Task statement:
Leave out all lines before the one containing "(6 Bewertungen)", and copy that line and all the rest below it exactly.

Data excerpts:
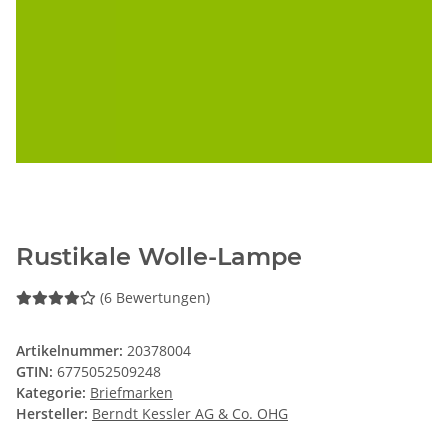
Rustikale Wolle-Lampe
(6 Bewertungen)
Artikelnummer:
20378004
GTIN:
6775052509248
Kategorie:
Briefmarken
Hersteller:
Berndt Kessler AG & Co. OHG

Result:
(6 Bewertungen)
Artikelnummer:
20378004
GTIN:
6775052509248
Kategorie:
Briefmarken
Hersteller:
Berndt Kessler AG & Co. OHG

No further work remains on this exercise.